How deepfakes are misleading swing voters in the U.S. elections
How deepfakes are misleading swing voters in the U.S. elections
As the U.S. election approaches, deepfake content is becoming more pervasive, influencing voters who have not yet decided whom to support, posing a threat to one of the fundamental pillars of the democratic process and easing the path for anti-democratic forces to ascend.
The biggest concern arising from the widespread use of deepfake content (AI generated images, videos, or audio clips) is not that it will be possible to create fictional events and convince people of their truth, but that the public will no longer be able to distinguish between reality and fiction. As a result, even real, well-documented events could be doubted. This was recently illustrated by none other than Donald Trump.
On Thursday, Democratic presidential candidate Vice President Kamala Harris and her running mate, Minnesota Governor Tim Walz, attended a campaign event in Detroit. They were greeted at the airport by a crowd of 15,000, documented in photos and videos taken by numerous attendees as well as local, national, and international media. In all of them, a large, enthusiastic crowd can be seen cheering for Harris and Walz.
However, according to Trump, this event didn’t happen at all. Has anyone noticed that Kamala CHEATED at the airport?” he raged on his failing social media platform Truth Social. “There was nobody at the plane, and she ‘A.I.’d’ it, and showed a massive ‘crowd’ of so-called followers, BUT THEY DIDN’T EXIST!”
Trump, who is obsessed with the number of attendees at his events and has previously lied about the size of his crowds, centered his claim on a photo he says is based on AI. The photo does indeed look odd, and the people in the crowd resemble those often generated by AI systems. As Trump claims, the large crowd isn’t visible in the plane’s reflection.
However, a check by Snopes revealed with a very high probability that the photo is real. AI image detection systems identified it as a real photo with very high certainty, and elements in the photo (such as the image of the plane appearing on smartphone screens in the photo) also support its authenticity. As for the absence of the crowd in the plane’s reflection, it’s likely a result of a visual illusion concerning the crowd's distance from the plane in reality, compared to what was captured in the photo along with the reflection angle, which only reflects the plane’s immediate surroundings.
Additionally, the Harris campaign confirmed that it was an authentic photo. Even if it wasn’t, even if it were indeed an AI-generated photo that went viral, there are still plenty of other genuine photos and videos that prove beyond any doubt that a crowd of many thousands awaited Harris and Walz upon their arrival.
But none of this truly matters to Trump’s staunch supporters. They claim the photo is fake, make various dubious analyses to prove it, and continue to spread and promote the baseless claim on various social media platforms. Nothing will convince them that the photo or the event was real.
But they’re not the problem. The problem is the people in the middle - those who aren’t deeply entrenched in either Trump’s or Harris’s camp, the undecided voters trying to make a decision about whom to vote for in November. They see the claims made by both sides and likely find it hard to determine who is telling the truth and who is lying. When it’s impossible to decide between truth and lies, when it’s unclear if an image, video, or audio clip is reality or fiction, one of the foundations of the democratic process is undermined, making it easier for anti-democratic forces to rise to power.

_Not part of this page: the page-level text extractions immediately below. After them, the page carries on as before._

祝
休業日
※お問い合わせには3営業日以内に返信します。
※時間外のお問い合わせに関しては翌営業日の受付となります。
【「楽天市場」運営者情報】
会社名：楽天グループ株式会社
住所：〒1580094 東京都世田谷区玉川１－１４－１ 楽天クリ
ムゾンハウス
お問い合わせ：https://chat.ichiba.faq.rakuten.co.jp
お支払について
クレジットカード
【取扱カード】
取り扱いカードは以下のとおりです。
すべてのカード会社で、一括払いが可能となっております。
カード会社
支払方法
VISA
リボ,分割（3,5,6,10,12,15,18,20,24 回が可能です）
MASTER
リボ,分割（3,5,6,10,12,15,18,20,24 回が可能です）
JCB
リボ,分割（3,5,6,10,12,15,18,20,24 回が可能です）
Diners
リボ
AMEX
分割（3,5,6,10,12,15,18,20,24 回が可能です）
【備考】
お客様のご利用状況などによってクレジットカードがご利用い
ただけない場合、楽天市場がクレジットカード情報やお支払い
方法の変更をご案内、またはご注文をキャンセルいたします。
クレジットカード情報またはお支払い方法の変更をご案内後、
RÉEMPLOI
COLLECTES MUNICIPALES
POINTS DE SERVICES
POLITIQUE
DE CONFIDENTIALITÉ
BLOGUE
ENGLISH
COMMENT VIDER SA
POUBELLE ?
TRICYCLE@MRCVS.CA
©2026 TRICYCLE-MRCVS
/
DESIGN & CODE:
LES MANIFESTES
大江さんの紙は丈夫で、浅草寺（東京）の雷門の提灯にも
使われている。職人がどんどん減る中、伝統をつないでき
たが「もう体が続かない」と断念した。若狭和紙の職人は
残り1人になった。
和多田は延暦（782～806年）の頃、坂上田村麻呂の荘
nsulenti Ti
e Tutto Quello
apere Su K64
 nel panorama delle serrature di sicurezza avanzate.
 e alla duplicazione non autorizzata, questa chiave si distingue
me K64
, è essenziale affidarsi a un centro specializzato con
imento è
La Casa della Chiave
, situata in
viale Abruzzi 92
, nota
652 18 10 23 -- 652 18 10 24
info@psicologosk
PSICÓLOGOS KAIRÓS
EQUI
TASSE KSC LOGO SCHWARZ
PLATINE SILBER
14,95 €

This is a strategy that Trump’s supporters will not hesitate to adopt, and it’s likely that in the less than three months remaining until the election, we will see other similar cases. In fact, there’s no need to speculate - it’s already happening. Amid the wave of false reports surrounding Harris’s visit to Detroit, Trump supporters began spreading a clear AI-generated image that they claimed was presented as real by the Harris campaign. In reality, it’s an image created by a satirical website which was never distributed by the Harris campaign.
At least some of those sharing the image know this but aren’t bothered by it. Their goal is to blur the line between reality and fiction as much as possible, to sow doubt and despair among undecided voters, and to turn the election campaign from a campaign about relevant issues based on verifiable facts into a mud-slinging contest where nothing that’s said or shown has any value because it’s impossible to know whether it’s real or fake.